**What is being asked**
Pull out every line below that holds the word "Governo".

**Source records**
● ● ● ● ● ● ●

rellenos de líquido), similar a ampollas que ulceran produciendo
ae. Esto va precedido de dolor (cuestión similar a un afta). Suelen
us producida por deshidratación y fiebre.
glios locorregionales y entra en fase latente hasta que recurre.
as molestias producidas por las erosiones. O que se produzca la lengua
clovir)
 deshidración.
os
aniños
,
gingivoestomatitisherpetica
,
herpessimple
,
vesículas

● ● ● ● ● ● ●

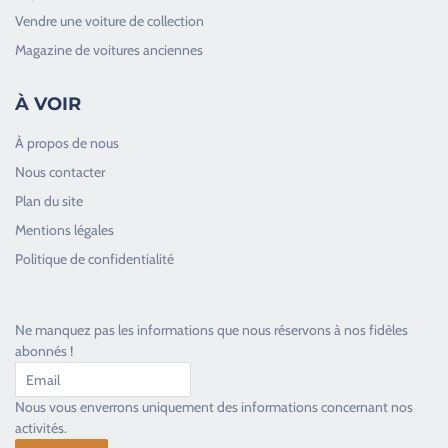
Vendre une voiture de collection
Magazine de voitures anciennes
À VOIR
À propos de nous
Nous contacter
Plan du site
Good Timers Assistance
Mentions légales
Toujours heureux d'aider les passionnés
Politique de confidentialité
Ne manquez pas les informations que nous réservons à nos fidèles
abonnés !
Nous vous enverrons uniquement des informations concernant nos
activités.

● ● ● ● ● ● ●

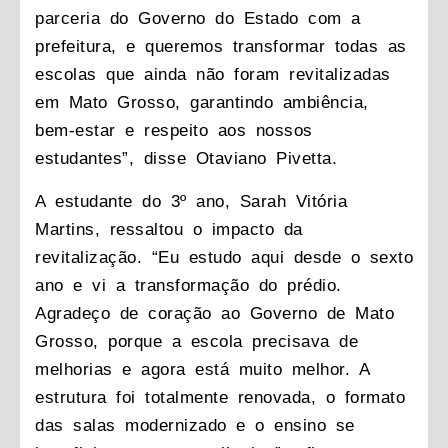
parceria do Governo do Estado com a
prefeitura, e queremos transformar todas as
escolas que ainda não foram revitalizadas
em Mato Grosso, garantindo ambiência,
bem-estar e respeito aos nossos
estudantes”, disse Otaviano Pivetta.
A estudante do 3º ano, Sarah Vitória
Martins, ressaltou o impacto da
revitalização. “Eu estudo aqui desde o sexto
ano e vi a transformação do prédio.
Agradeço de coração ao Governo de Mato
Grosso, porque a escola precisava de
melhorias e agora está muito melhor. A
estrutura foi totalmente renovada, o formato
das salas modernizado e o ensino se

● ● ● ● ● ● ●

**Solution for this task**
parceria do Governo do Estado com a
Agradeço de coração ao Governo de Mato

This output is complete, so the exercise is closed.